### INFORMATION PROVIDED
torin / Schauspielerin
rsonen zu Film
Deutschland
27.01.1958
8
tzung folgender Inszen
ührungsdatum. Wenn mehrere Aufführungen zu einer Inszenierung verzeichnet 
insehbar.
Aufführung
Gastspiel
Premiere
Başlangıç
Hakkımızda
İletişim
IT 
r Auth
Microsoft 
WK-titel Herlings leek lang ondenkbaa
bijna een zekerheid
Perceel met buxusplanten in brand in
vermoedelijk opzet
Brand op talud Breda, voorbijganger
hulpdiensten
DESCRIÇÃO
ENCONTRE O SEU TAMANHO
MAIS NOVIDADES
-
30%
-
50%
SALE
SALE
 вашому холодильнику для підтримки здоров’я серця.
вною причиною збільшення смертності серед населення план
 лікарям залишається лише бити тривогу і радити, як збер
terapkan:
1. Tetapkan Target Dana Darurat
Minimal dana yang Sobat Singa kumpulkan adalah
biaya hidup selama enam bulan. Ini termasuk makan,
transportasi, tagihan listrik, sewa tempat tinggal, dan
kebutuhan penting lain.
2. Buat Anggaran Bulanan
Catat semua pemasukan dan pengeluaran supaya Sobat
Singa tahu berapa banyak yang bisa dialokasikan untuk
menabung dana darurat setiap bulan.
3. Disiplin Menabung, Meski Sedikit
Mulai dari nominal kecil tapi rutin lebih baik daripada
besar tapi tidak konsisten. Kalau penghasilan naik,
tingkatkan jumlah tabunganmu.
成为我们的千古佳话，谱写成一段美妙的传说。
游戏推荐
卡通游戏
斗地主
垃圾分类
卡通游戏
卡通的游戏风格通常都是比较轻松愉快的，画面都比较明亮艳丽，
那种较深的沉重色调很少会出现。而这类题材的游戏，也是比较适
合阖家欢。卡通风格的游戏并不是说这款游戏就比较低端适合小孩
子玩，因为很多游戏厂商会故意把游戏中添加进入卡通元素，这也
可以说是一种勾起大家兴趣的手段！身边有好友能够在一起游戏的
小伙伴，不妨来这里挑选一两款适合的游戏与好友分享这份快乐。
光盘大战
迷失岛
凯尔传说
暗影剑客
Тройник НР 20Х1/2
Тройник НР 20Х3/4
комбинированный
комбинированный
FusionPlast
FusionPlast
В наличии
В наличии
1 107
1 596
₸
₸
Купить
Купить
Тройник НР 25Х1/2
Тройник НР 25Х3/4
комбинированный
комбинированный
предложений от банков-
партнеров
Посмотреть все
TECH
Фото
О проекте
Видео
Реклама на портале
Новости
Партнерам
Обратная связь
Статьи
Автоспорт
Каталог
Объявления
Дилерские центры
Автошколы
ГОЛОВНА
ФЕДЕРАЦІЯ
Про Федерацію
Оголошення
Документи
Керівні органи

### WORK ITEM
None of the records may be omitted or altered when they are given again.

### TASK RESPONSE
torin / Schauspielerin
rsonen zu Film
Deutschland
27.01.1958
8
tzung folgender Inszen
ührungsdatum. Wenn mehrere Aufführungen zu einer Inszenierung verzeichnet 
insehbar.
Aufführung
Gastspiel
Premiere
Başlangıç
Hakkımızda
İletişim
IT 
r Auth
Microsoft 
WK-titel Herlings leek lang ondenkbaa
bijna een zekerheid
Perceel met buxusplanten in brand in
vermoedelijk opzet
Brand op talud Breda, voorbijganger
hulpdiensten
DESCRIÇÃO
ENCONTRE O SEU TAMANHO
MAIS NOVIDADES
-
30%
-
50%
SALE
SALE
 вашому холодильнику для підтримки здоров’я серця.
вною причиною збільшення смертності серед населення план
 лікарям залишається лише бити тривогу і радити, як збер
terapkan:
1. Tetapkan Target Dana Darurat
Minimal dana yang Sobat Singa kumpulkan adalah
biaya hidup selama enam bulan. Ini termasuk makan,
transportasi, tagihan listrik, sewa tempat tinggal, dan
kebutuhan penting lain.
2. Buat Anggaran Bulanan
Catat semua pemasukan dan pengeluaran supaya Sobat
Singa tahu berapa banyak yang bisa dialokasikan untuk
menabung dana darurat setiap bulan.
3. Disiplin Menabung, Meski Sedikit
Mulai dari nominal kecil tapi rutin lebih baik daripada
besar tapi tidak konsisten. Kalau penghasilan naik,
tingkatkan jumlah tabunganmu.
成为我们的千古佳话，谱写成一段美妙的传说。
游戏推荐
卡通游戏
斗地主
垃圾分类
卡通游戏
卡通的游戏风格通常都是比较轻松愉快的，画面都比较明亮艳丽，
那种较深的沉重色调很少会出现。而这类题材的游戏，也是比较适
合阖家欢。卡通风格的游戏并不是说这款游戏就比较低端适合小孩
子玩，因为很多游戏厂商会故意把游戏中添加进入卡通元素，这也
可以说是一种勾起大家兴趣的手段！身边有好友能够在一起游戏的
小伙伴，不妨来这里挑选一两款适合的游戏与好友分享这份快乐。
光盘大战
迷失岛
凯尔传说
暗影剑客
Тройник НР 20Х1/2
Тройник НР 20Х3/4
комбинированный
комбинированный
FusionPlast
FusionPlast
В наличии
В наличии
1 107
1 596
₸
₸
Купить
Купить
Тройник НР 25Х1/2
Тройник НР 25Х3/4
комбинированный
комбинированный
предложений от банков-
партнеров
Посмотреть все
TECH
Фото
О проекте
Видео
Реклама на портале
Новости
Партнерам
Обратная связь
Статьи
Автоспорт
Каталог
Объявления
Дилерские центры
Автошколы
ГОЛОВНА
ФЕДЕРАЦІЯ
Про Федерацію
Оголошення
Документи
Керівні органи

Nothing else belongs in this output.